It wouldn’t have been a book I would have read, had I not seen an article in the Columbus Dispatch about it and the author, Donald Ray Pollock. Mr. Pollock is an older first-time author (one of us boomers) and was born and grew up in a place called Knockemstiff, Ohio.
Knockemstiff the town has almost nothing going for it, nothing it’s famous for, except that it has a funny name and some author wrote a collection of short stories about people who live there. They say the name evolved because of a huge brawl in a tavern, but there are also other myths.
Being interested in older authors, and older first-time authors, and especially older first-time authors who live in somewhat the same vicinity as me, I decided it looked interesting enough to read.
The author dropped out of high school at age 17, worked in a meat packing plant and then spent thirty-two years working in a paper mill. He received an MFA from Ohio State in 2009. This is very impressive, that a person from such a background would do so much later in life. He obviously saw the humor, and the sadness, in his surroundings and probably wanted to write about it.
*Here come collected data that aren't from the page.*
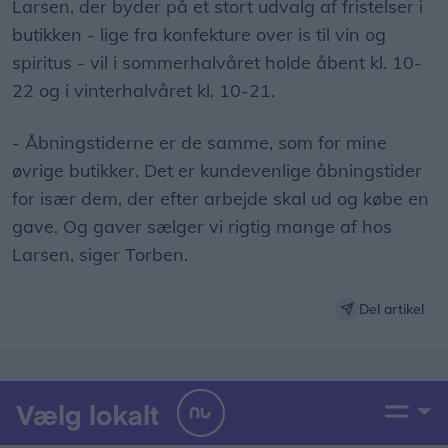
Larsen, der byder på et stort udvalg af fristelser i
butikken - lige fra konfekture over is til vin og
spiritus - vil i sommerhalvåret holde åbent kl. 10-
22 og i vinterhalvåret kl. 10-21.
- Åbningstiderne er de samme, som for mine
øvrige butikker. Det er kundevenlige åbningstider
for især dem, der efter arbejde skal ud og købe en
gave. Og gaver sælger vi rigtig mange af hos
Larsen, siger Torben.
Del artikel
The stories take place from the sixties through the nineties. In the first story we see a character as a child, and in the end, he returns as an adult. He was a messed up kid, and he’s still messed up as an adult. All the people of Knockemstiff are messed up.
I thought a long time about reviewing this book, because these stories are very graphic, profane, and potentially upsetting. They are not for everyone. For the reader who has an aversion to the F word or senseless violence or drug use or not quite normal sexual behavior, you might want to pass on it.
But I read it, because I was curious, as one might watch a movie about gang violence or the mafia. And I found it to be one of those books that I didn’t forget. It stayed with me, partially due to the shock factor but mostly because the writing is superb.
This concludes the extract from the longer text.